[Source data]
════════════════

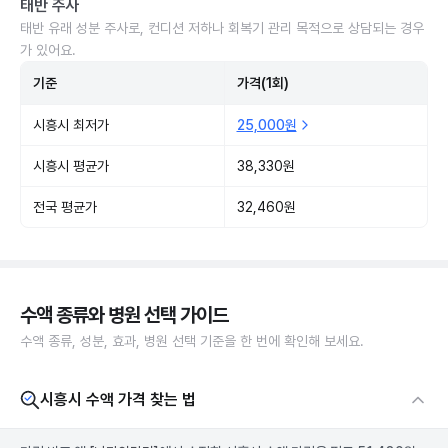
태반 주사
태반 유래 성분 주사로, 컨디션 저하나 회복기 관리 목적으로 상담되는 경우
가 있어요.
기준
가격(1회)
시흥시 최저가
25,000원
시흥시 평균가
38,330원
전국 평균가
32,460원
수액 종류와 병원 선택 가이드
수액 종류, 성분, 효과, 병원 선택 기준을 한 번에 확인해 보세요.
시흥시 수액 가격 찾는 법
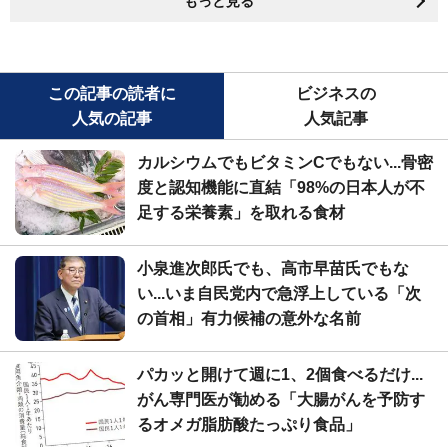
もっと見る
この記事の読者に
ビジネスの
人気の記事
人気記事
カルシウムでもビタミンCでもない...骨密
度と認知機能に直結「98%の日本人が不
足する栄養素」を取れる食材
小泉進次郎氏でも、高市早苗氏でもな
い...いま自民党内で急浮上している「次
の首相」有力候補の意外な名前
パカッと開けて週に1、2個食べるだけ...
がん専門医が勧める「大腸がんを予防す
るオメガ脂肪酸たっぷり食品」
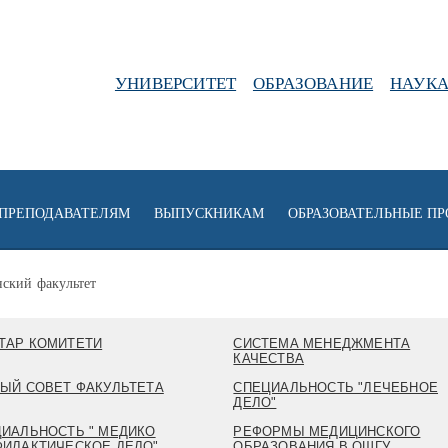
УНИВЕРСИТЕТ
ОБРАЗОВАНИЕ
НАУК
ПРЕПОДАВАТЕЛЯМ
ВЫПУСКНИКАМ
ОБРАЗОВАТЕЛЬНЫЕ П
ский факультет
ТАР КОМИТЕТИ
СИСТЕМА МЕНЕДЖМЕНТА
КАЧЕСТВА
ЫЙ СОВЕТ ФАКУЛЬТЕТА
СПЕЦИАЛЬНОСТЬ "ЛЕЧЕБНОЕ
ДЕЛО"
ИАЛЬНОСТЬ " МЕДИКО
РЕФОРМЫ МЕДИЦИНСКОГО
ИЛАКТИЧЕСКОЕ ДЕЛО"
ОБРАЗОВАНИЯ В ОШГУ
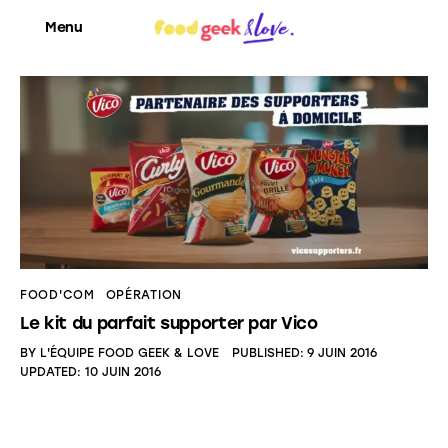
Menu
Food’News
Food’Com
Food’Art
Food’Event
FOOD'COM
OPÉRATION
Le kit du parfait supporter par Vico
Food’Life
BY
L'ÉQUIPE FOOD GEEK & LOVE
PUBLISHED:
9 JUIN 2016
UPDATED:
10 JUIN 2016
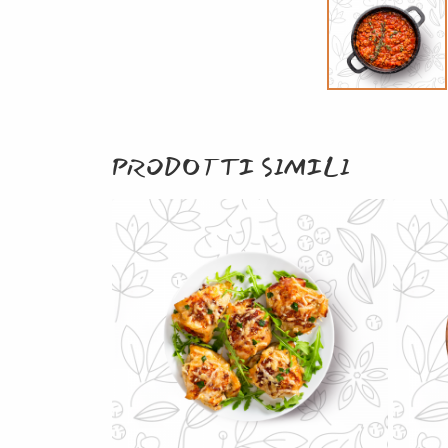
PRODOTTI SIMILI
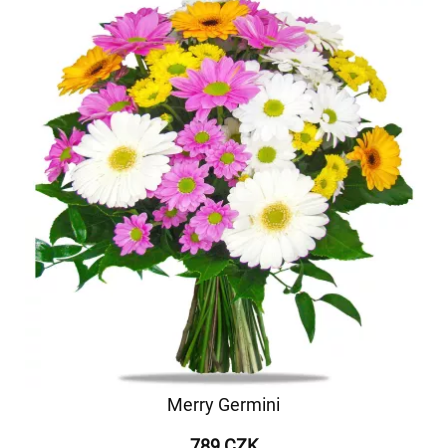
Merry Germini
789 CZK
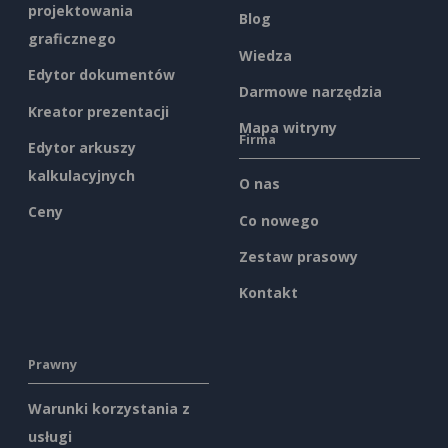
projektowania
Blog
graficznego
Wiedza
Edytor dokumentów
Darmowe narzędzia
Kreator prezentacji
Mapa witryny
Firma
Edytor arkuszy
kalkulacyjnych
O nas
Ceny
Co nowego
Zestaw prasowy
Kontakt
Prawny
Warunki korzystania z
usługi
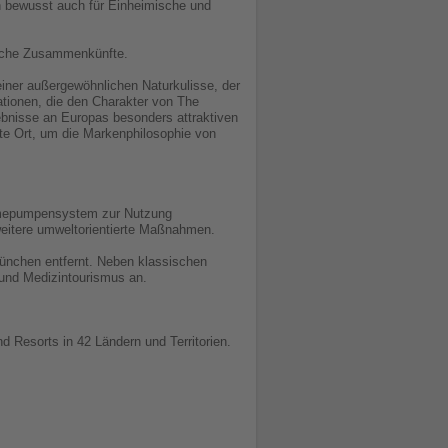
en bewusst auch für Einheimische und
nliche Zusammenkünfte.
einer außergewöhnlichen Naturkulisse, der
ationen, die den Charakter von The
ebnisse an Europas besonders attraktiven
te Ort, um die Markenphilosophie von
ärmepumpensystem zur Nutzung
weitere umweltorientierte Maßnahmen.
München entfernt. Neben klassischen
und Medizintourismus an.
d Resorts in 42 Ländern und Territorien.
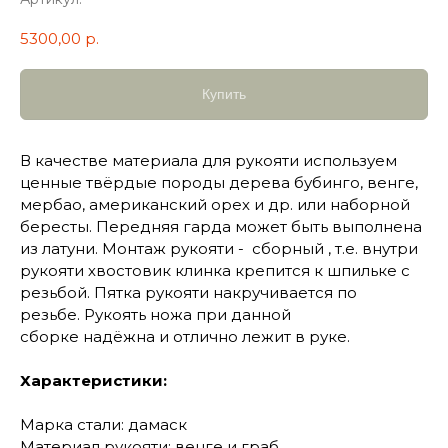
5300,00
р.
Купить
В качестве материала для рукояти используем
ценные твёрдые породы дерева бубинго, венге,
мербао, американский орех и др. или наборной
бересты. Передняя гарда может быть выполнена
из латуни. Монтаж рукояти - сборный , т.е. внутри
рукояти хвостовик клинка крепится к шпильке с
резьбой. Пятка рукояти накручивается по
резьбе. Рукоять ножа при данной
сборке надёжна и отлично лежит в руке.
Характеристики:
Марка стали: дамаск
Материал рукояти: венге и граб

════════════════

-- Task --
In how many lines above does the word "рукояти" appear? Answer with only the number.

-- Response to the task --
5